Kamis, 16 April 2020

 

Memang tidak mudah untuk bertahan dalam isolasi diri.

Sudah berhari-hari berjuang menundukkan kesendirian, kejenuhan, kebingungan dan ketidakjelasan.

Hidup manusia memiliki aspek yang melekat pada dirinya:

perjumpaan dengan sesamanya.

Allah tidak menciptakan manusia dalam isolasi diri,

tetapi dalam kontak, relasi dan interaksi dengan sesamanya;

berjumpa dengan banyak orang, meski seringkali menjengkelkan.

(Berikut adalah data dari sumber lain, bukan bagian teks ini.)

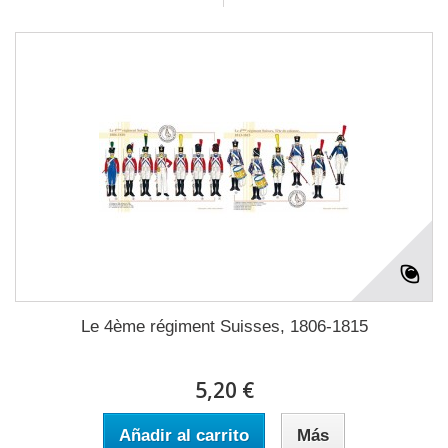
Le 4ème régiment Suisses, 1806-1815
5,20 €
Añadir al carrito
Más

Bicara dengan banyak orang, meski seringkali hanya omong kosong, bahkan tidak jujur.

Berada di tengah keramaian, kerumunan, meski seringkali terasa sepi dan sendiri.

Bersama banyak orang dalam peribadatan, meski seringkali dengan wajah dingin dan kaku.

Menghadiri pertemuan, rapat, diskusi, meski seringkali tidak jelas tujuannya.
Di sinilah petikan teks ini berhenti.